June 24, 2019 in History

By Dave Roos

Neil Armstrong’s celebrated “one small step” was far from the most dangerous maneuver in the effort to send three men to the moon and return them home a week later. See a timeline of the entire mission.

On July 20, 1969, just eight years after President John F. Kennedy threw down the Cold War gauntlet and announced the ambitious goal of “landing a man on the moon and returning him safely to the Earth,” NASA astronauts Neil Armstrong and Buzz Aldrin planted the American flag in the dusty lunar soil.

Below is a timeline of the historic Apollo 11 flight from launch to splashdown.

Vice President Spiro Agnew and former President Lyndon B. Johnson view the liftoff of Apollo 11 from pad 39A at Kennedy Space Center at 9:32 am EDT on July 16, 1969.

Mission Time 00:00:00: Apollo 11 Launches

To overcome the Earth’s orbital gravity, NASA required a rocket 100 times more powerful than the Mercury boosters that launched the first American astronaut into orbit in 1961. The three-stage Saturn V was as big as a Navy destroyer, packed 7.5 million pounds of thrust and could catapult the Apollo 11 astronauts to a maximum velocity of 25,000 mph.

To fuel all that power, the Saturn V was filled to the brim with nearly a million gallons of kerosene, liquid oxygen and liquid hydrogen. Michael Neufeld, a senior curator in the space history department of the Smithsonian National Air and Space Museum, says that the ignition of the Saturn V boosters was the first of many tense moments on Apollo 11.

“If the Saturn V blew up on or near the launch pad, it would have the force of a small nuclear weapon,” says Neufeld.

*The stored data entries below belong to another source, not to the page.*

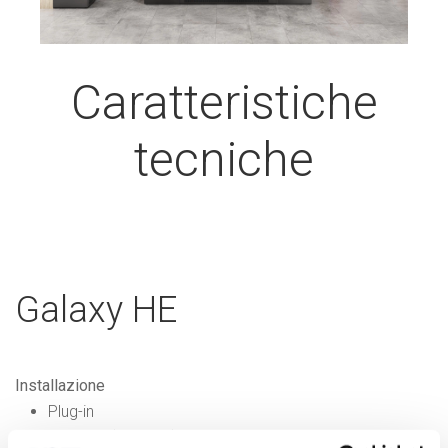
Caratteristiche
tecniche
Galaxy HE
Installazione
Plug-in
Remoto (optional)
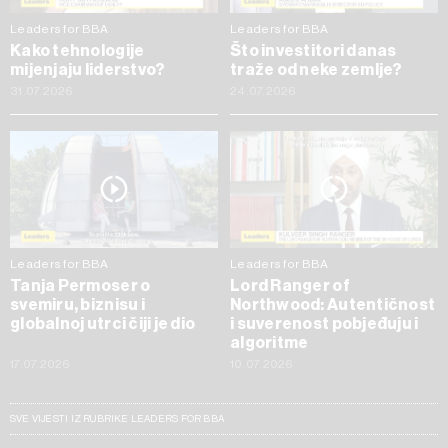
Leaders for BBA
Leaders for BBA
Kako tehnologije
Što investitori danas
mijenjaju liderstvo?
traže od neke zemlje?
31.07.2026
24.07.2026
Leaders for BBA
Leaders for BBA
Tanja Permoser o
Lord Ranger of
svemiru, biznisu i
Northwood: Autentičnost
globalnoj utrci čiji je dio
i suverenost pobjeđuju i
algoritme
17.07.2026
10.07.2026
SVE VIJESTI IZ RUBRIKE LEADERS FOR BBA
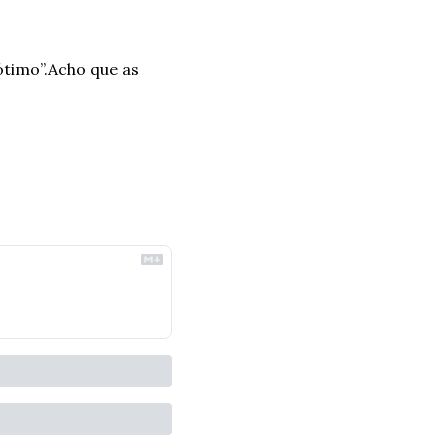
ótimo”.
Acho que as 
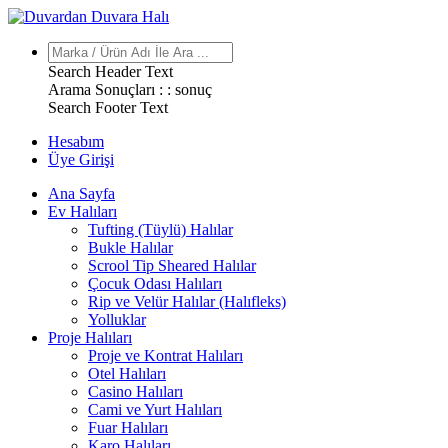
Search Header Text
Arama Sonuçları : :
sonuç
Search Footer Text
Hesabım
Üye Girişi
Ana Sayfa
Ev Halıları
Tufting (Tüylü) Halılar
Bukle Halılar
Scrool Tip Sheared Halılar
Çocuk Odası Halıları
Rip ve Velür Halılar (Halıfleks)
Yolluklar
Proje Halıları
Proje ve Kontrat Halıları
Otel Halıları
Casino Halıları
Cami ve Yurt Halıları
Fuar Halıları
Karo Halıları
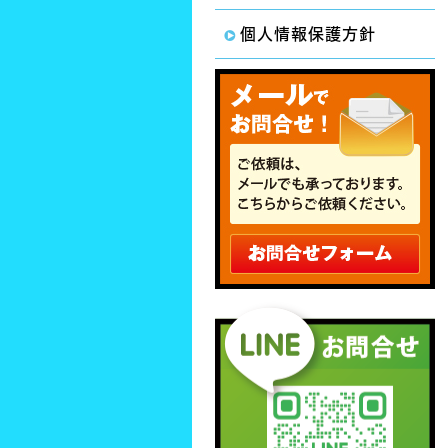
個人情報保護方針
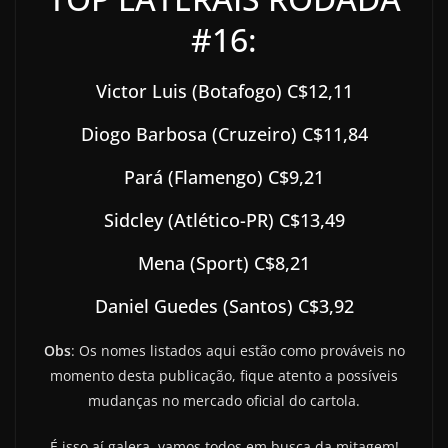
#16:
Victor Luis (Botafogo) C$12,11
Diogo Barbosa (Cruzeiro) C$11,84
Pará (Flamengo) C$9,21
Sidcley (Atlético-PR) C$13,49
Mena (Sport) C$8,21
Daniel Guedes (Santos) C$3,92
Obs
: Os nomes listados aqui estão como prováveis no
momento desta publicação, fique atento a possíveis
mudanças no mercado oficial do cartola.
É isso aí galera, vamos todos em busca da mitagem!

02:44:16: One Loop Around Earth, Then Moon-Bound

After firing and jettisoning two of the Saturn V’s three engines, the spacecraft entered Earth’s orbit at nearly 120 miles above the surface. After one swing around the planet, the third-stage J-2 rocket ignited, hurling the Apollo astronauts out of near-Earth orbit and on a trajectory toward the moon.

Diagram of Lunar Landing Mission and time table of events for the scheduled July 16th blastoff of Apollo 11.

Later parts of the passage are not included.